長島達夫氏のこと(その3)
CDがCDプレーヤーのなかでどういうふうにクランプされているのか、
その状態、それも実際に回転している状態を把握していれば、
CDの内周と外周とで音のニュアンスに変化が生じる理由はすぐに推測できる。
CDプレーヤーのトレイにCDを乗せてPLAYボタンを押す。
音を聴く。そしていちどトレイを引き出す。
このときディスクには手を触れずに、またPLAYボタンを押せば、トレイは引っ込み再び音が出る。
最初の音と二度目の音には、少なからず違いが出ることが、以前は多かった。
こんなことを書くと、またオカルト的なことを書いている、と、
実際に自分のCDプレーヤーで確認すらせずに、いきなり否定する人がいよう。
このCDの問題点を真っ先に指摘されたのは井上先生だった。
かなり早い時期から指摘されていて、
最初何も言わずに、ステレオサウンドの試聴室でこれをやられた。
音が変るぞ、といったことは何も言われずに、
ただ「聴いてみろ」といって、この実験をされた。
たしかに音に違いが出る。

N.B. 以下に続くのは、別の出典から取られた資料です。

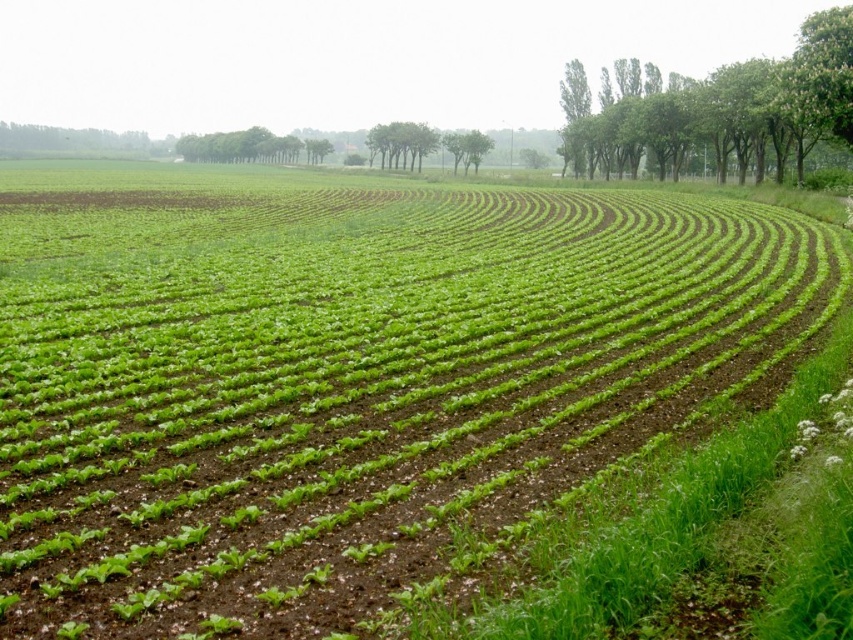 Does green leafy trees at upper right have a lesser height compared to green leafy trees at upper center?

In fact, green leafy trees at upper right may be taller than green leafy trees at upper center.

Who is positioned more to the left, green leafy trees at upper right or green leafy trees at upper center?

green leafy trees at upper center

Is point (773, 124) farther from camera compared to point (213, 157)?

No.

At what (x,y) coordinates should I click in order to perform the action: click on green leafy trees at upper right. Please return your answer as a coordinate pair (x, y). This screenshot has width=853, height=640. Looking at the image, I should click on (718, 108).

Is green leafy trees at center taller than green leafy plant at center?

Correct, green leafy trees at center is much taller as green leafy plant at center.

Which is more to the left, green leafy trees at center or green leafy plant at center?

From the viewer's perspective, green leafy plant at center appears more on the left side.

Measure the distance between point (421, 157) and camera.

245.04 meters

Where is `green leafy trees at center`? Image resolution: width=853 pixels, height=640 pixels. green leafy trees at center is located at coordinates (401, 144).

Does green leafy trees at upper center have a lesser width compared to green leafy plant at center?

No, green leafy trees at upper center is not thinner than green leafy plant at center.

Between green leafy trees at upper center and green leafy plant at center, which one has less height?

Standing shorter between the two is green leafy plant at center.

Which is behind, point (228, 148) or point (322, 160)?

The point (228, 148) is more distant.

The image size is (853, 640). I want to click on green leafy trees at upper center, so click(248, 147). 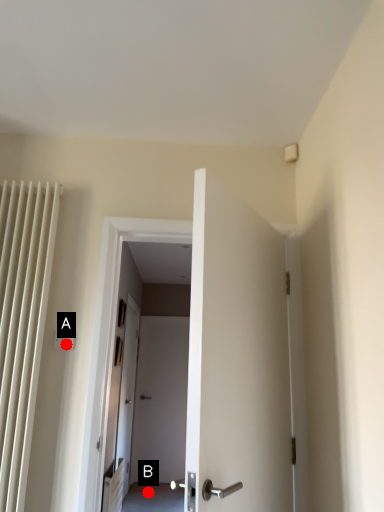 Question: Two points are circled on the image, labeled by A and B beside each circle. Which of the following is the farthest from the observer?

Choices:
 (A) A is further
 (B) B is further

Answer: (B) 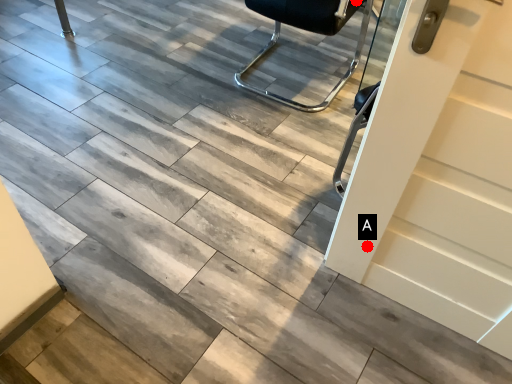 Question: Two points are circled on the image, labeled by A and B beside each circle. Which point appears farthest from the camera in this image?

Choices:
 (A) A is further
 (B) B is further

Answer: (B) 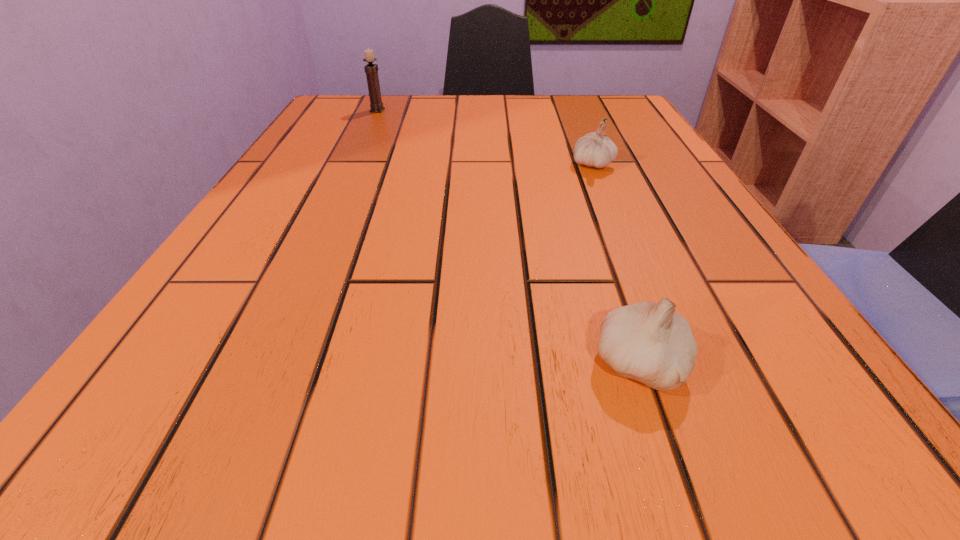 Locate an element on the screen. The height and width of the screenshot is (540, 960). free space between the nearest object and the second farthest object is located at coordinates (615, 265).

At what (x,y) coordinates should I click in order to perform the action: click on vacant area between the nearer garlic and the farthest object. Please return your answer as a coordinate pair (x, y). The image size is (960, 540). Looking at the image, I should click on (508, 238).

Identify the location of free spot between the farthest object and the farther garlic. This screenshot has width=960, height=540. (485, 137).

Identify the location of empty location between the second nearest object and the tallest object. This screenshot has width=960, height=540. (485, 137).

This screenshot has height=540, width=960. What are the coordinates of `unoccupied position between the candle holder and the second nearest object` in the screenshot? It's located at (485, 137).

Find the location of a particular element. free space between the second nearest object and the farthest object is located at coordinates (485, 137).

Image resolution: width=960 pixels, height=540 pixels. I want to click on free spot between the second farthest object and the nearest object, so click(615, 265).

The image size is (960, 540). Find the location of `vacant point located between the farther garlic and the tallest object`. vacant point located between the farther garlic and the tallest object is located at coordinates (485, 137).

The width and height of the screenshot is (960, 540). In order to click on blank region between the second farthest object and the nearest object in this screenshot , I will do `click(615, 265)`.

The height and width of the screenshot is (540, 960). Find the location of `vacant region between the nearer garlic and the tallest object`. vacant region between the nearer garlic and the tallest object is located at coordinates (508, 238). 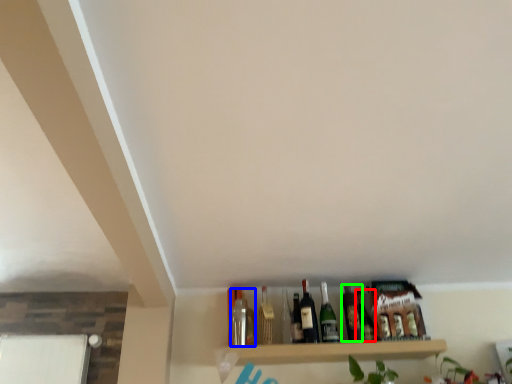 Question: Based on their relative distances, which object is nearer to bottle (highlighted by a red box)? Choose from bottle (highlighted by a blue box) and beer bottle (highlighted by a green box).

Choices:
 (A) bottle
 (B) beer bottle

Answer: (B)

たいていの場合二度目のほうが音の拡がりがスーッときれいに出ることが多い。
一度目がいいこともあり、その場合は二度目の音はむしろすこし悪くなる方向に変化する。
これはディスクのクランプの状態がその都度変化しているためであって、
それによるサーボの掛かり方に変化が生じ、音の変化となって聴きとれるわけである。